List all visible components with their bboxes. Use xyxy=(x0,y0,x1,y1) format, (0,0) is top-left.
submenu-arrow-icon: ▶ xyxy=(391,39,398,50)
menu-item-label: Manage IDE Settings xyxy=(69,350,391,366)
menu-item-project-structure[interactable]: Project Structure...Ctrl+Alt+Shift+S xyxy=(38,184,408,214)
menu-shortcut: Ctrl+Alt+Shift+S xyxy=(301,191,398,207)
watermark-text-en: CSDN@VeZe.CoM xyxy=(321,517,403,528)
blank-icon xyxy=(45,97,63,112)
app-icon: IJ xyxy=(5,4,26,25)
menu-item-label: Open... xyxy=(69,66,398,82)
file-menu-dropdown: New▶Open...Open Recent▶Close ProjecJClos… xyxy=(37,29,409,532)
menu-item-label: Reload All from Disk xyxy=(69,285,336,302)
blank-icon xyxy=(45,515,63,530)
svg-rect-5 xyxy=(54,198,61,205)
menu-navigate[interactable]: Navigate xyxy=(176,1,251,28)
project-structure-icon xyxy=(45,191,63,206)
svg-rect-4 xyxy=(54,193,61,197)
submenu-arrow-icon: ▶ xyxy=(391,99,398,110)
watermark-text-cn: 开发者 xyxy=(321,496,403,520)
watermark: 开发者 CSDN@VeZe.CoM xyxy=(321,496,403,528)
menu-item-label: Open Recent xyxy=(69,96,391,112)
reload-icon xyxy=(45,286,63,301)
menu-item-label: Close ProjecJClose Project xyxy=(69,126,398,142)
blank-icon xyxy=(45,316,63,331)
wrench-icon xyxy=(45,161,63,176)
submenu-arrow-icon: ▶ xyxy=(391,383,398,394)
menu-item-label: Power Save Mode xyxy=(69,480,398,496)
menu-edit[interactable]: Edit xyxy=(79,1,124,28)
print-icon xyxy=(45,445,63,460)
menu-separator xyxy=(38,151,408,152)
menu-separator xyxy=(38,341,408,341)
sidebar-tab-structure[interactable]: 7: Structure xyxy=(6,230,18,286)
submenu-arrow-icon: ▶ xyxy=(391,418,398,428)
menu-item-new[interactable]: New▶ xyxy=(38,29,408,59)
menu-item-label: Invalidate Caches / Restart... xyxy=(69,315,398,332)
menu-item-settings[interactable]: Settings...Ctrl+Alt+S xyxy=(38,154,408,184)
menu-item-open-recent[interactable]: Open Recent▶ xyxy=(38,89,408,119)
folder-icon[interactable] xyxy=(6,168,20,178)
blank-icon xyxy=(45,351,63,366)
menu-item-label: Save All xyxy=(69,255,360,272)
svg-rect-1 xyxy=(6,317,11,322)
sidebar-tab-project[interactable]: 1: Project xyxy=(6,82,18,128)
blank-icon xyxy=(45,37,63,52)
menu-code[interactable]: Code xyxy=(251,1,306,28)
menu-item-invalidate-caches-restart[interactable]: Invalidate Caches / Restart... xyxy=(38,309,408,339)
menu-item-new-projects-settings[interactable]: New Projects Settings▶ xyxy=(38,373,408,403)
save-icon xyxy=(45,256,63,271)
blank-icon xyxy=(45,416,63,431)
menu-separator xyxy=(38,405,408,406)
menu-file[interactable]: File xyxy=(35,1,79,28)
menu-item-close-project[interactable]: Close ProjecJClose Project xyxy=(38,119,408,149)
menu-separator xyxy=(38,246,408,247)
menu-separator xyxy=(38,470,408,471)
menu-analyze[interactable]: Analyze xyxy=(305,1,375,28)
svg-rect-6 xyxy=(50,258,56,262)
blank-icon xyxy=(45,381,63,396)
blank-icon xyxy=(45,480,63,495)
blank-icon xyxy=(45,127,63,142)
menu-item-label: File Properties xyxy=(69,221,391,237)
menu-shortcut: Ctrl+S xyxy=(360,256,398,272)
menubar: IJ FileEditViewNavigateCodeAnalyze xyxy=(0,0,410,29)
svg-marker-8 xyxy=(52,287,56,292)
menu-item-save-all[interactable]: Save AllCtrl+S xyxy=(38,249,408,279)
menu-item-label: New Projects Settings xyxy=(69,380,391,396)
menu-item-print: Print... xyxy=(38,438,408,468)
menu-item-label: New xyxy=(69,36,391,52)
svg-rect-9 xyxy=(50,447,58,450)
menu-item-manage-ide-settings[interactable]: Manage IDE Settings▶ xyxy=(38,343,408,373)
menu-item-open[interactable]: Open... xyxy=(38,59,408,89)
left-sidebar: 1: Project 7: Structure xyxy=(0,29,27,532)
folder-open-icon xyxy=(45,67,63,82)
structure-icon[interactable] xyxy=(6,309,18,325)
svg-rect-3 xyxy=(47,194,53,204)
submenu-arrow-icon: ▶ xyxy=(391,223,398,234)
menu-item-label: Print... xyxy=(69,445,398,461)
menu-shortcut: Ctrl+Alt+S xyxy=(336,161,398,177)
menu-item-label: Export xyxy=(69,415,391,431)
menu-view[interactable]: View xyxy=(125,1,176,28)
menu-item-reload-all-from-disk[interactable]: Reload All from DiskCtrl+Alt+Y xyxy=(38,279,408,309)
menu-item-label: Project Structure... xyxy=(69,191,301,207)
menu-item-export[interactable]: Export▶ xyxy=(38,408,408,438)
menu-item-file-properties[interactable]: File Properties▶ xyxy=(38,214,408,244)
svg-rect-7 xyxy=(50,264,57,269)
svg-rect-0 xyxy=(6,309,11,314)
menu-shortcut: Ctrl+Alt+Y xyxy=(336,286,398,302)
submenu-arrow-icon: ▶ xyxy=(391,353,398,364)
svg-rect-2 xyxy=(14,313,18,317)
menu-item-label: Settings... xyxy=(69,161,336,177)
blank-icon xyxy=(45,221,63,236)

Assigned task:
Return every line in the listing that contains the word "VeZe".

Solution:
watermark-text-en: CSDN@VeZe.CoM xyxy=(321,517,403,528)
watermark: 开发者 CSDN@VeZe.CoM xyxy=(321,496,403,528)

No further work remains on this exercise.